An AR try-on program that Cartier calls “the Looking Glass,” created in partnership with software developers Jolibrain and Blue Trail Software, is being tested in a few of its stores across the world. At this initial stage, it lets customers view digital rings that aim to convincingly simulate the real thing sitting on their hands. There are 13 rings available in the Looking Glass program for now, with prices ranging from around $3,000 to $200,000, though Cartier says more are on the way—and, naturally, it is considering branching out beyond rings to cuffs, bracelets, and, yes, possibly watches.
Companies including Ikea and Zenni Optical have AR modes that approximate how their digital products might look in the real world. Gucci released an AR feature for Snapchat that let people try on its shoes. TAG Hauer tested AR watch demos more than a decade ago. However, unlike all those others, Cartier’s AR endeavor is not accessible from the comfort of your phone. It is an in-person, in-store experience only. Despite the era of uncertainty brought on by the pandemic, Cartier is doubling down on getting butts into seats at its retail stores, with the bait being an augmented experience you simply cannot get from the comfort of your own sofa or study.

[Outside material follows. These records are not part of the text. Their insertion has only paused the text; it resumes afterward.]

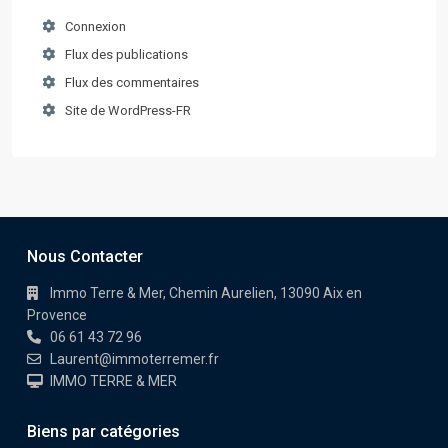
Connexion
Flux des publications
Flux des commentaires
Site de WordPress-FR
Nous Contacter
Immo Terre & Mer, Chemin Aurelien, 13090 Aix en
Provence
06 61 43 72 96
Laurent@immoterremer.fr
IMMO TERRE & MER
Biens par catégories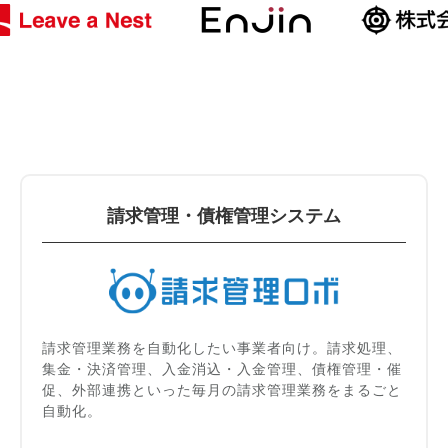
請求管理・債権管理システム
請求管理業務を自動化したい事業者向け。請求処理、
集金・決済管理、入金消込・入金管理、債権管理・催
促、外部連携といった毎月の請求管理業務をまるごと
自動化。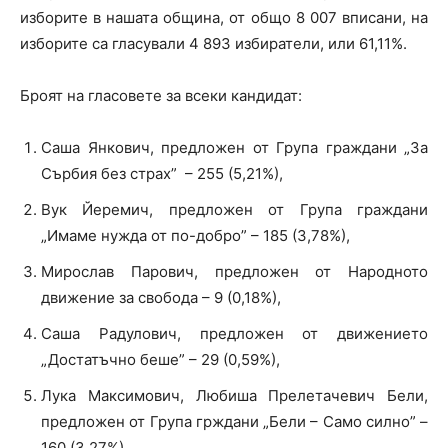
изборите в нашата община, от общо 8 007 вписани, на
изборите са гласували 4 893 избиратели, или 61,11%.
Броят на гласовете за всеки кандидат:
Саша Янкович, предложен от Група граждани „За
Сърбия без страх” – 255 (5,21%),
Вук Йеремич, предложен от Група граждани
„Имаме нужда от по-добро” – 185 (3,78%),
Мирослав Парович, предложен от Народното
движение за свобода – 9 (0,18%),
Саша Радулович, предложен от движението
„Достатъчно беше” – 29 (0,59%),
Лука Максимович, Любиша Прелетачевич Бели,
предложен от Група грждани „Бели – Само силно” –
160 (3,27%),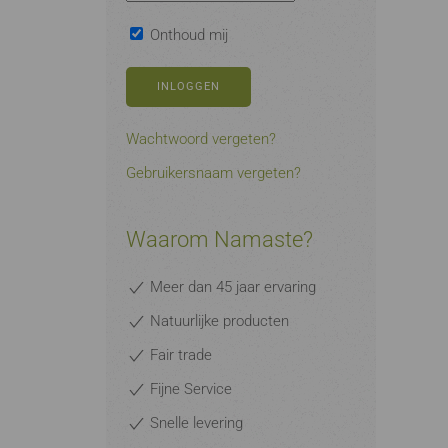
Onthoud mij
INLOGGEN
Wachtwoord vergeten?
Gebruikersnaam vergeten?
Waarom Namaste?
Meer dan 45 jaar ervaring
Natuurlijke producten
Fair trade
Fijne Service
Snelle levering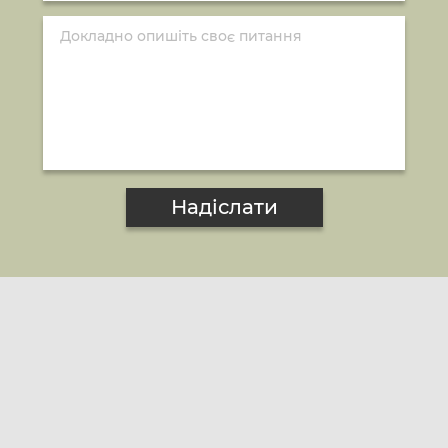
Надіслати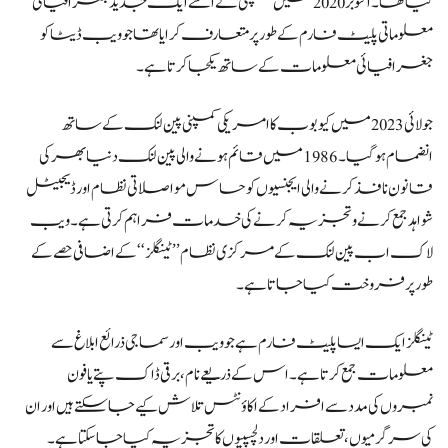
کیا تھا۔ اکتوبر 2020 میں کمپنی نے اسے ایک جدید جغرافیائی
معلوماتی پلیٹ فارم کے طور پر متعارف کرایا تھا جو ویب ڈیٹا کو
جغرافیائی معلومات کے ساتھ یکجا کرتا ہے۔
جولائی 2023 میں کیوبوب کا امریکی کمپنی پین لنک کے ساتھ
انضمام ہوگیا۔ 1986 میں قائم ہونے والی پین لنک دنیا بھر کی
قانون نافذ کرنے والی ایجنسیوں کو حساس مواصلاتی نظام اور ڈیجیٹل
شواہد جمع کرنے و تجزیہ کرنے کی خدمات فراہم کرتی ہے۔ ویب
لاک اب پین لنک کے مرکزی نظام ’’ٹینگلز‘‘ کے اضافی حصے کے
طور پر فروخت کیا جاتا ہے۔
ٹینگلز ایک ایسا پلیٹ فارم ہے جو ویب اور سماجی ذرائع ابلاغ سے
معلومات جمع کرتا ہے۔ اس کے ذریعے نام، برقی ڈاک پتے یا فون
نمبروں کی مدد سے افراد کے اکاؤنٹس تلاش کیے جا سکتے ہیں اور ان
کی سرگرمیوں، تعلقات اور دلچسپیوں کا تجزیہ کیا جا سکتا ہے۔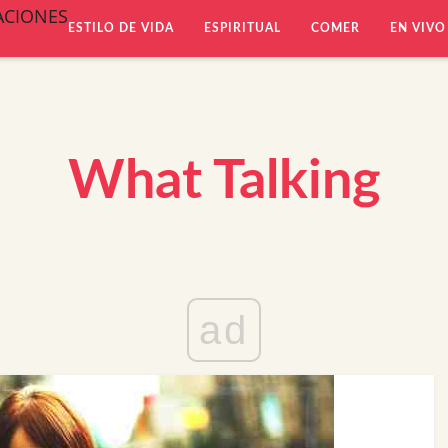
ACIONES
ESTILO DE VIDA
ESPIRITUAL
COMER
EN VIVO
What Talking
ad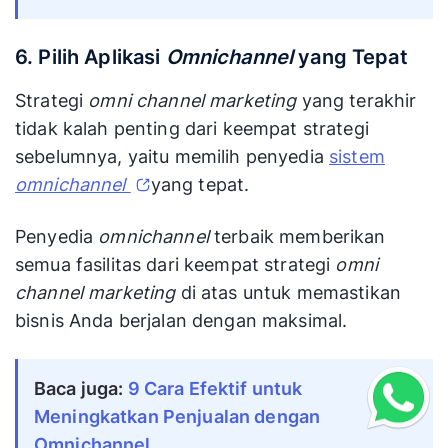
6. Pilih Aplikasi
Omnichannel
yang Tepat
Strategi
omni channel marketing
yang terakhir
tidak kalah penting dari keempat strategi
sebelumnya, yaitu memilih penyedia
sistem
omnichannel
yang tepat.
Penyedia
omnichannel
terbaik memberikan
semua fasilitas dari keempat strategi
omni
channel marketing
di atas untuk memastikan
bisnis Anda berjalan dengan maksimal.
Baca juga: 
9 Cara Efektif untuk 
Meningkatkan Penjualan dengan 
Omnichannel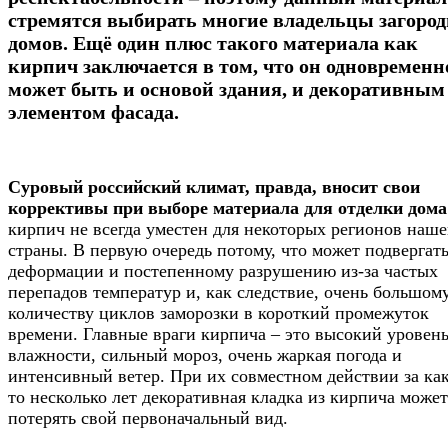
стремятся выбирать многие владельцы загоро
домов. Ещё один плюс такого материала как
кирпич заключается в том, что он одновременн
может быть и основой здания, и декоративным
элементом фасада.
Суровый российский климат, правда, вносит свои
коррективы при выборе материала для отделки дома
кирпич не всегда уместен для некоторых регионов наш
страны. В первую очередь потому, что может подвергат
деформации и постепенному разрушению из-за частых
перепадов температур и, как следствие, очень большом
количеству циклов заморозки в короткий промежуток
времени. Главные враги кирпича – это высокий уровен
влажности, сильный мороз, очень жаркая погода и
интенсивный ветер. При их совместном действии за ка
то несколько лет декоративная кладка из кирпича может
потерять свой первоначальный вид.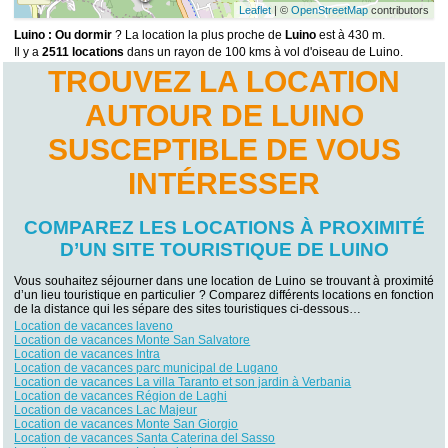
Leaflet
| ©
OpenStreetMap
contributors
Luino : Ou dormir
? La location la plus proche de
Luino
est à 430 m.
Il y a
2511 locations
dans un rayon de 100 kms à vol d'oiseau de Luino.
TROUVEZ LA LOCATION
AUTOUR DE LUINO
SUSCEPTIBLE DE VOUS
INTÉRESSER
COMPAREZ LES LOCATIONS À PROXIMITÉ
D’UN SITE TOURISTIQUE DE LUINO
Vous souhaitez séjourner dans une location de Luino se trouvant à proximité
d’un lieu touristique en particulier ? Comparez différents locations en fonction
de la distance qui les sépare des sites touristiques ci-dessous…
Location de vacances laveno
Location de vacances Monte San Salvatore
Location de vacances Intra
Location de vacances parc municipal de Lugano
Location de vacances La villa Taranto et son jardin à Verbania
Location de vacances Région de Laghi
Location de vacances Lac Majeur
Location de vacances Monte San Giorgio
Location de vacances Santa Caterina del Sasso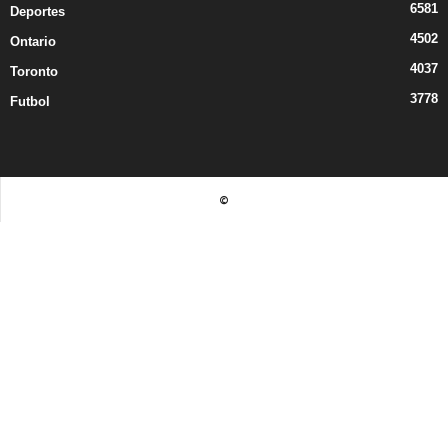
6581
Deportes
4502
Ontario
4037
Toronto
3778
Futbol
©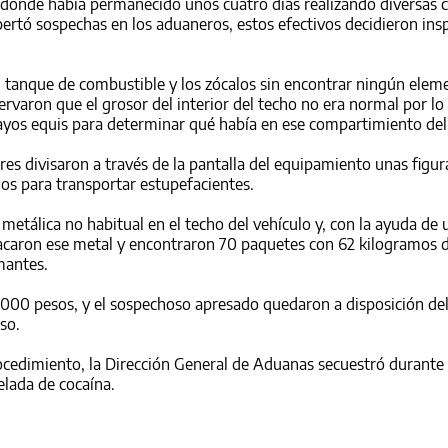
, donde había permanecido unos cuatro días realizando diversas
ertó sospechas en los aduaneros, estos efectivos decidieron insp
l tanque de combustible y los zócalos sin encontrar ningún elem
rvaron que el grosor del interior del techo no era normal por lo
rayos equis para determinar qué había en ese compartimiento del
res divisaron a través de la pantalla del equipamiento unas figur
dos para transportar estupefacientes.
etálica no habitual en el techo del vehículo y, con la ayuda de 
acaron ese metal y encontraron 70 paquetes con 62 kilogramos 
mantes.
.000 pesos, y el sospechoso apresado quedaron a disposición de
so.
cedimiento, la Dirección General de Aduanas secuestró durante 
elada de cocaína.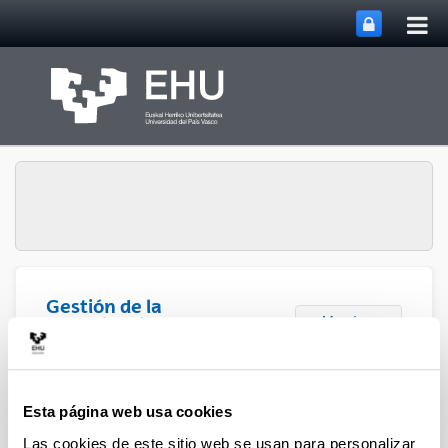
Abri
Saltar al contenido principal
me
prin
Gestión de la
Abrir/cerrar m
Menú
Investigación
Esta página web usa cookies
Las cookies de este sitio web se usan para personalizar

Cartier has experimented with mixed reality before, of course. In 2019, the company tested out an observation booth that rendered pieces of jewelry as rotating holograms. Clearly, Cartier has an interest in mimicking the presence of its very expensive products. As its wares are made with rare, expensive gems and metals, and are often one-off pieces, the company quite naturally can’t simply FedEx something from store to store, country to country, when a prospective client is interested. When you have to account for armored trucks, armed guards, store security, and the like, transporting such items around the world inevitably takes a lot of resources. However, if you could just make a piece appear in the store—as if by magic—you could save a lot of time, money, and (probably) carbon emissions. Trouble is, to clinch the sale, you’ve got to make the illusion look really good.
Andrew Haarsager, the head of Cartier’s Retail Innovation Lab, sat me down at a desk in Cartier’s San Francisco shop to show me how the tech worked. It is an unassuming setup. The Looking Glass is a lamp, albeit a very stylish lamp, sitting on the corner of a desk. Inside is a camera that throws video to a big iPad sitting beside it. A desktop computer box rumbles quietly on the floor behind the desk, powering the resource-hungry program. The tech uses GAN, or Generative Adversarial Networks, which are commonly used in making deepfake videos.